# 1590b Wonder Drive



## dlazzarini (May 15, 2020)

Haven’t posted in a while. Finished up The Wonder Drive today. I’ve developed a love affair with the 1590b. I think it’s more about loving a challenge though more than the actual box. It actually wasn’t as bad as I thought fitting it all in there. Just measure twice drill once. This is my favorite pedal so far. Pairs great with my amp.


----------



## Barry (May 15, 2020)

Very nice, love the use of the LED's


----------



## dlazzarini (May 15, 2020)

Barry said:


> Very nice, love the use of the LED's


The LED’s weren’t my idea. I tried to stay true to the original but I love it too. Thanks


----------



## cooder (May 15, 2020)

Very nice inside out and lovely finish! Is that clear coat rattle can or envirotex or...?


----------



## Barry (May 15, 2020)

cooder said:


> Very nice inside out and lovely finish! Is that clear coat rattle can or envirotex or...?


If it's rattle can he's much better with it than me, mine always looks like orange peel


----------



## dlazzarini (May 15, 2020)

cooder said:


> Very nice inside out and lovely finish! Is that clear coat rattle can or envirotex or...?


It’s rattle can. I put it on the thick side then it’s lightly wet sanded with 2000, then 3000 and finished up by lightly polishing with a powdered polish media that my daughter uses for the final step in her rock tumbler, lol


----------



## Chuck D. Bones (May 16, 2020)

Looks great!


----------



## chongmagic (May 16, 2020)

Awesome build!


----------



## Gordo (May 16, 2020)

That is so clean looking!  You're a hero for getting top mounted jacks in a 1590B like that, well done!


----------



## dlazzarini (May 16, 2020)

Thanks guys


----------



## benny_profane (May 16, 2020)

That looks great! Really dig the signal wiring to the jacks. Would you mind sharing the top drill template?


----------



## dlazzarini (May 16, 2020)

I’m positive I’m not the first to try fitting all of this in a 1590, but one note I’ll make here if someone else wants to try this. I’ve become pretty confident with my builds to the point where I just box and rock. Haven’t had to troubleshoot for a long time, (I know that’s about to change now, lol). I didn’t do that here and wouldn’t suggest it. It’s not too bad to make it work but you want to be really sure of your measurements and you definitely don’t want to try and remove it once it’s boxed. It would suck.


----------



## benny_profane (May 16, 2020)

dlazzarini said:


> I’m positive I’m not the first to try fitting all of this in a 1590, but one note I’ll make here if someone else wants to try this. I’ve become pretty confident with my builds to the point where I just box and rock. Haven’t had to troubleshoot for a long time, (I know that’s about to change now, lol). I didn’t do that here and wouldn’t suggest it. It’s not too bad to make it work but you want to be really sure of your measurements and you definitely don’t want to try and remove it once it’s boxed. It would suck.


I could imagine that for sure.

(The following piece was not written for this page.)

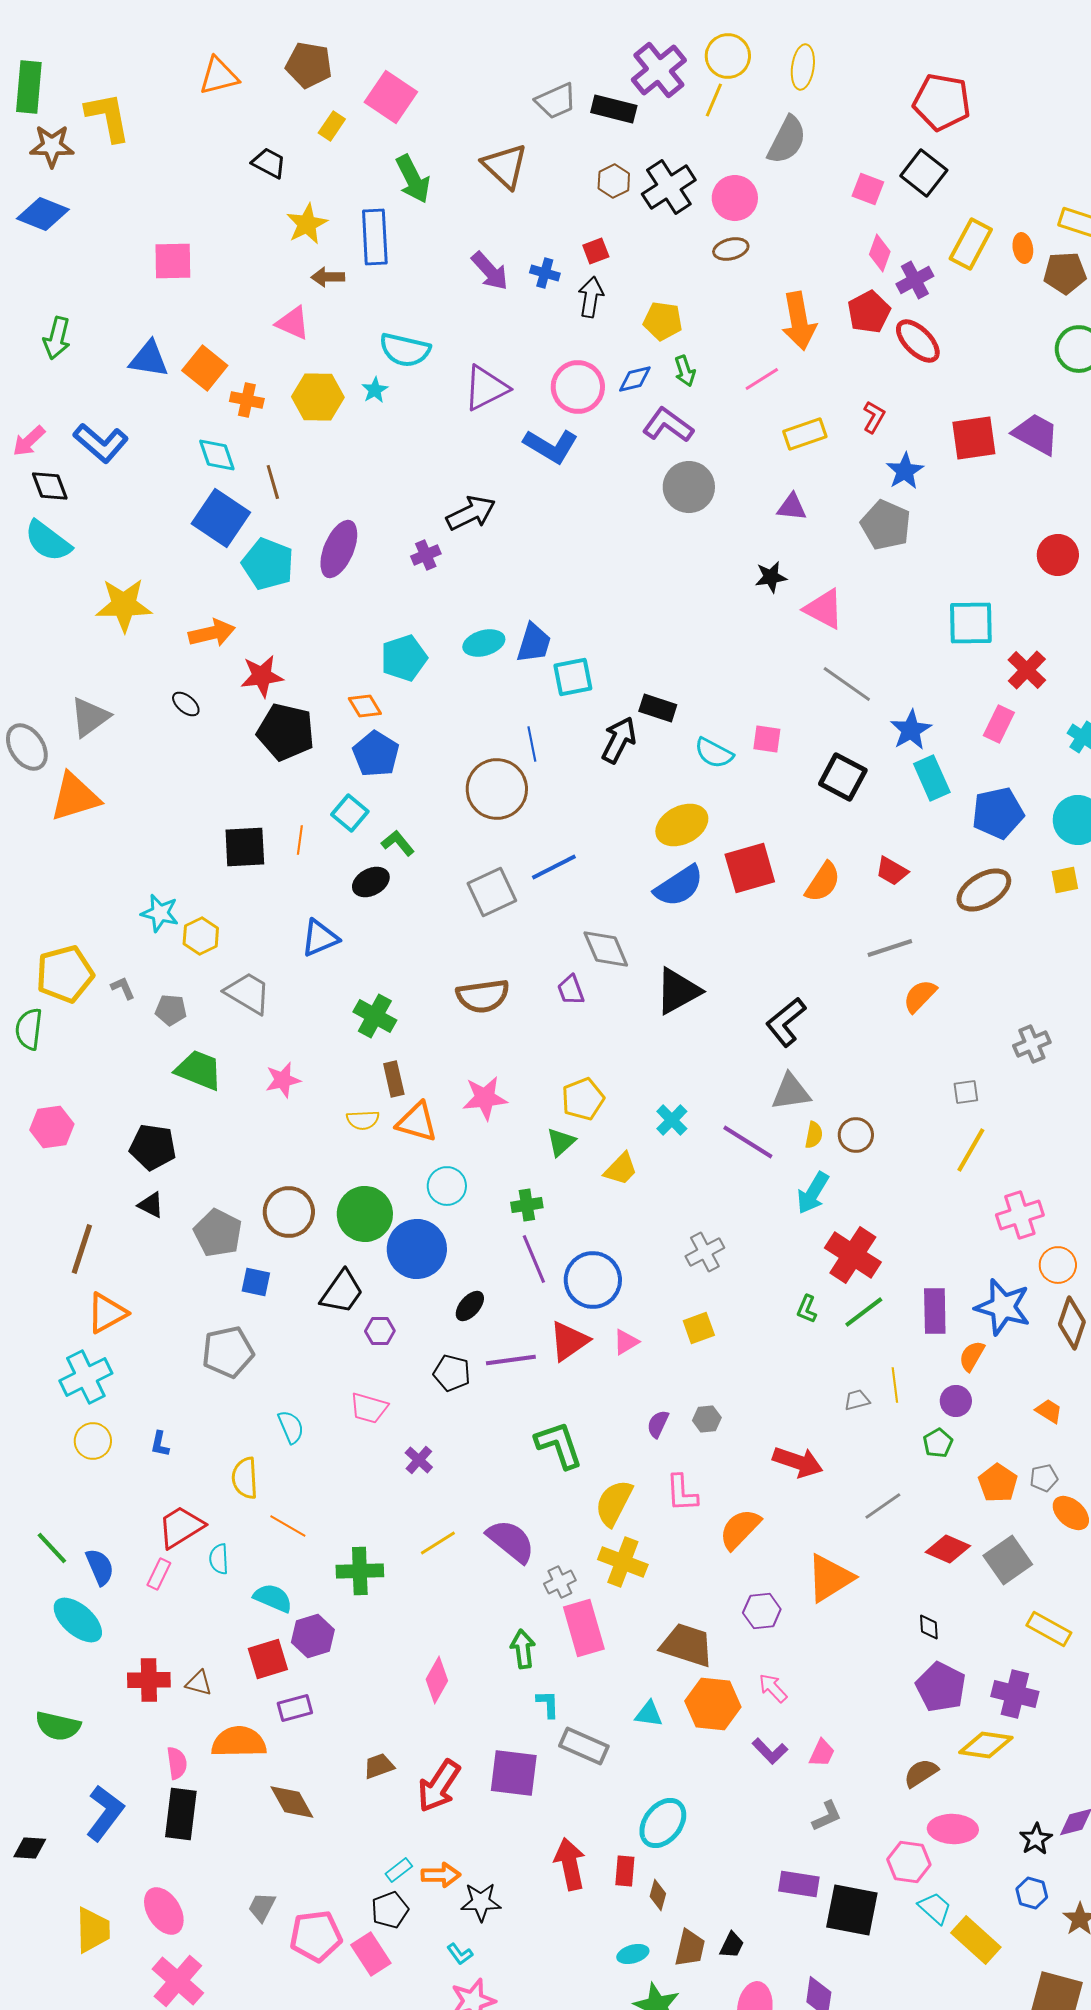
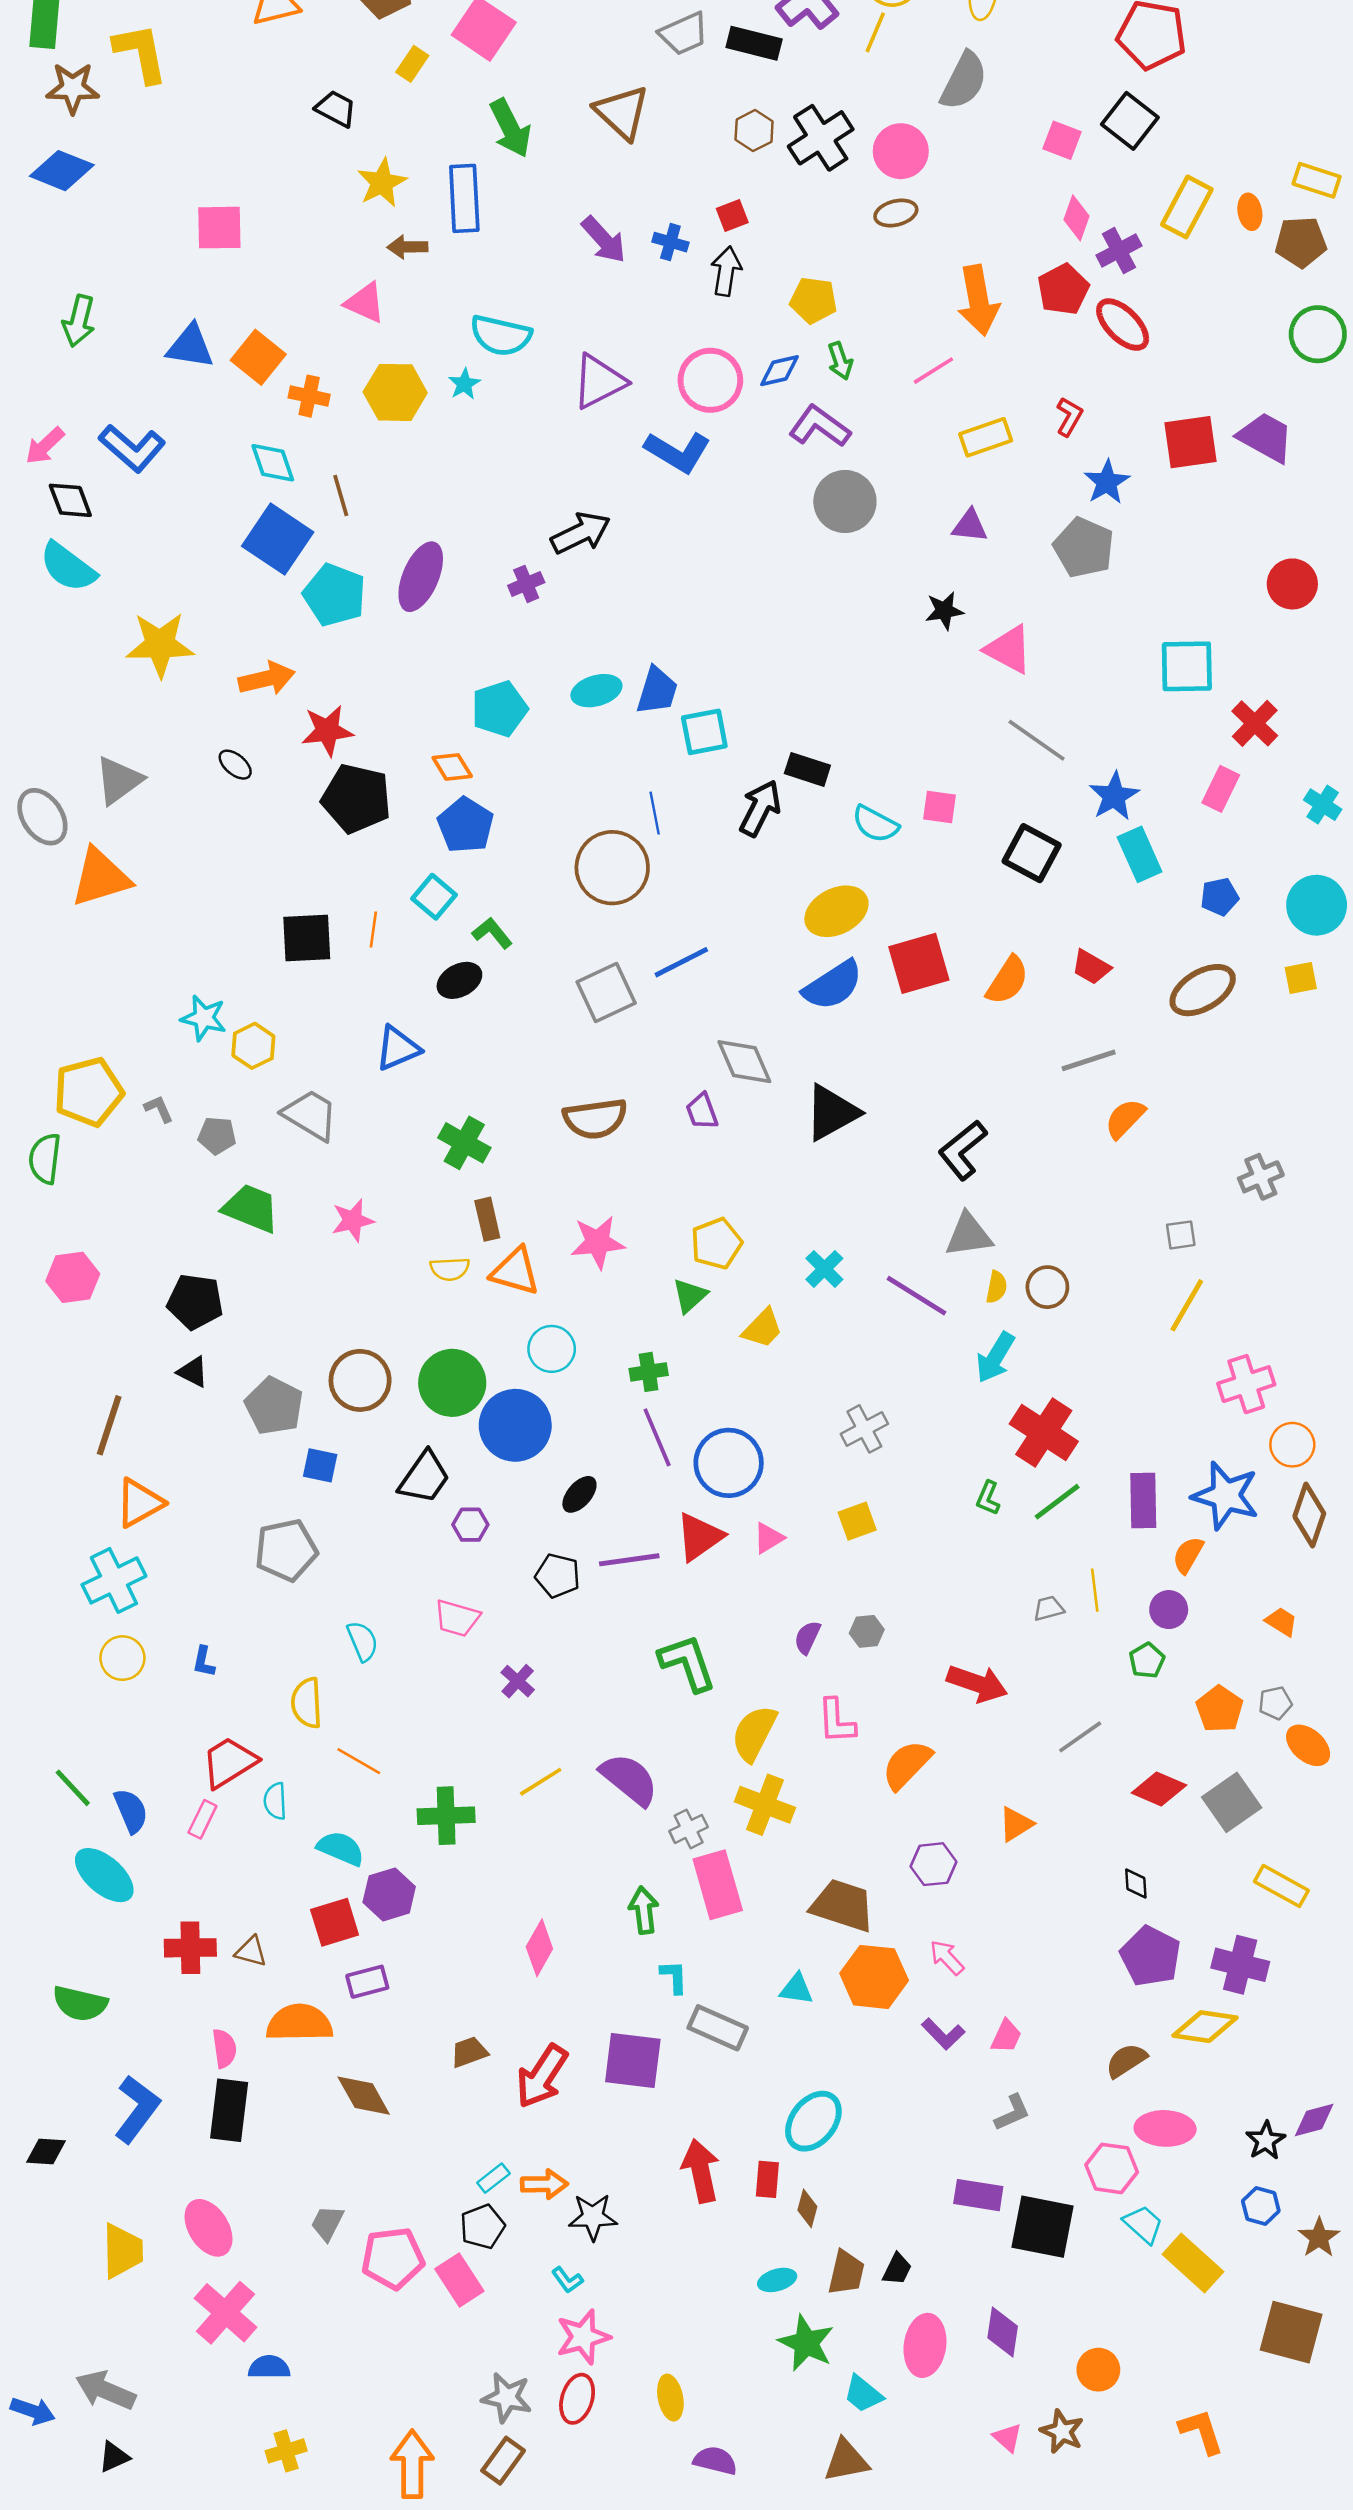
blue pentagon: (998, 813) -> (1220, 897), size x0.6
orange triangle: (830, 1578) -> (1016, 1824), size x0.6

Did you work from a template or just measure/mark the enclosure before drilling?

EDIT: You can definitely test before with a simple breadboard arrangement. I’d recommend doing that before committing to a hardware layout that makes disassembly rather unpleasant.


----------



## dlazzarini (May 16, 2020)

benny_profane said:


> I could imagine that for sure. Did you work from a template or just measure/mark the enclosure before drilling?
> 
> EDIT: You can definitely test before with a simple breadboard arrangement. I’d recommend doing that before committing to a hardware layout that makes disassembly rather unpleasant.


I measured again and again. Tried turning jacks different directions. That’s when I noticed that those lumburg style jacks don’t always sit at the same height. It depends on which way you have them turned. When I felt pretty confident I made a sheet metal mockup box and dry fit everything.


----------



## benny_profane (May 16, 2020)

Ah I see. Thanks for tips about the process!


----------



## dlazzarini (May 17, 2020)

benny_profane said:


> That looks great! Really dig the signal wiring to the jacks. Would you mind sharing the top drill template?

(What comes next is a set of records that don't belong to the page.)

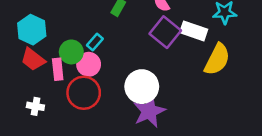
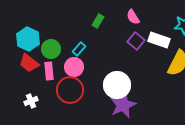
purple square: (165, 32) -> (136, 41), size x0.7
green circle: (71, 52) -> (51, 49), moved
white cross: (35, 106) -> (31, 101), turned -32

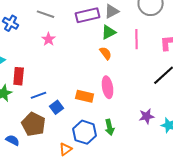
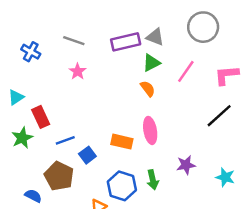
gray triangle: (112, 11) -> (155, 37), turned 49
pink line: (137, 39) -> (186, 71), turned 36
red rectangle: (19, 76) -> (41, 117), turned -30
purple star: (147, 116) -> (186, 165), moved

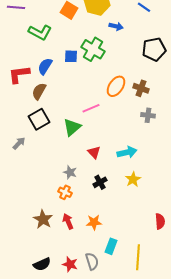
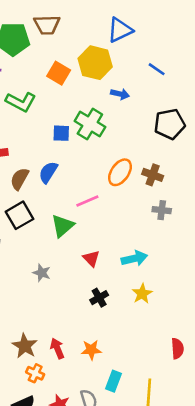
blue semicircle: (45, 66) -> (48, 172), moved
gray star: (70, 172) -> (42, 273), moved
orange cross: (65, 192) -> (35, 373), moved

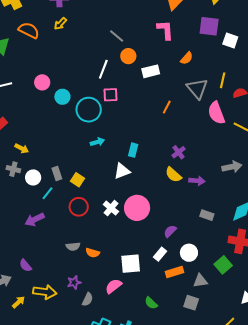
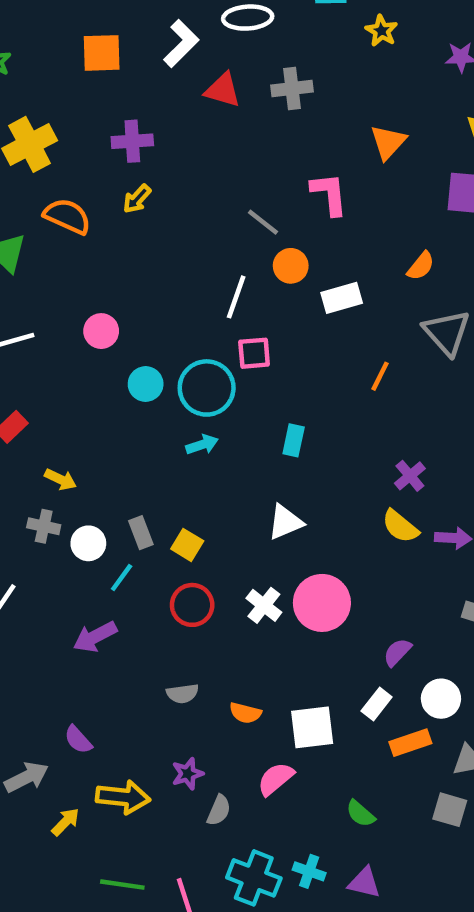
pink L-shape: (165, 30) -> (329, 194), moved
cyan circle: (62, 97) -> (146, 384), moved
cyan arrow: (97, 142) -> (202, 445), moved
cyan rectangle: (133, 150) -> (294, 440), moved
orange semicircle: (93, 253) -> (245, 713), moved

Id be happy to share. I’m getting ready to try another one in a couple days. I’d like to verify my template first before I share it. Once I do that I’ll shoot it to you. On this one I ended up closer to the pots than I figured so I dremeled out the top of the holes a bit and then built up some solder on that side of the jack threads to keep it from wandering back down. Let me get one verified and I’ll share.


----------



## benny_profane (May 17, 2020)

dlazzarini said:


> Id be happy to share. I’m getting ready to try another one in a couple days. I’d like to verify my template first before I share it. Once I do that I’ll shoot it to you. On this one I ended up closer to the pots than I figured so I dremeled out the top of the holes a bit and then built up some solder on that side of the jack threads to keep it from wandering back down. Let me get one verified and I’ll share.


Cheers! Sounds good.


----------



## dlazzarini (May 17, 2020)

A couple of things I left out on the rattle can process that I realized while doing another today. The very first thing I do is level the powder coat and get rid of the orange peel. I use 2000 grit and a small wood block and CAREFULLY wet sand the top level. Be extra careful at the corners. The powder coat is thin there and you’ll blow through to metal in a heartbeat. I use the corner of the block of wood to meter how far I am from the corners and stay back. Then I apply the decal.  Then the rest is like I stated above. Then I sit in my chair watching the tube and do a final buff on my pant leg. Denim works pretty good


----------



## dlazzarini (May 17, 2020)

benny_profane said:


> Cheers! Sounds good.





Here’s what I’ve got so far. I’m still stumbling my way through photoshop so I put measurements on there just in case this doesn’t print out the right size. The file is a jpg. I also have it in .psd form but it won’t allow me to post it.  Use at your own risk. I’m gonna try it out tomorrow with the adjustment in jack height that I made. I’ll let you know. The only jacks I’ve tried this with is the lumberg style and the mini DC’s. If you know how I can upload the actual .psd file for photoshop let me know. Also I would print it out in black and white. I used pencil and in color it doesn’t show up well. One more thing, this measurements were taken with the bottom lid off, so from the edge of the open end. Good luck


----------



## benny_profane (May 17, 2020)

dlazzarini said:


> Here’s what I’ve got so far. I’m still stumbling my way through photoshop so I put measurements on there just in case this doesn’t print out the right size. The file is a jpg. I also have it in .psd form but it won’t allow me to post it.  Use at your own risk. I’m gonna try it out tomorrow with the adjustment in jack height that I made. I’ll let you know. The only jacks I’ve tried this with is the lumberg style and the mini DC’s. If you know how I can upload the actual .psd file for photoshop let me know. Also I would print it out in black and white. I used pencil and in color it doesn’t show up well. One more thing, this measurements were taken with the bottom lid off, so from the edge of the open end. Good luck


Great! Thanks so much! Looking forward to your report back too. The best way I can think of for posting a psd would be to share it on google drive (or similar) and post the permalink. Thanks again!


----------



## dlazzarini (May 17, 2020)

benny_profane said:


> Great! Thanks so much! Looking forward to your report back too. The best way I can think of for posting a psd would be to share it on google drive (or similar) and post the permalink. Thanks again!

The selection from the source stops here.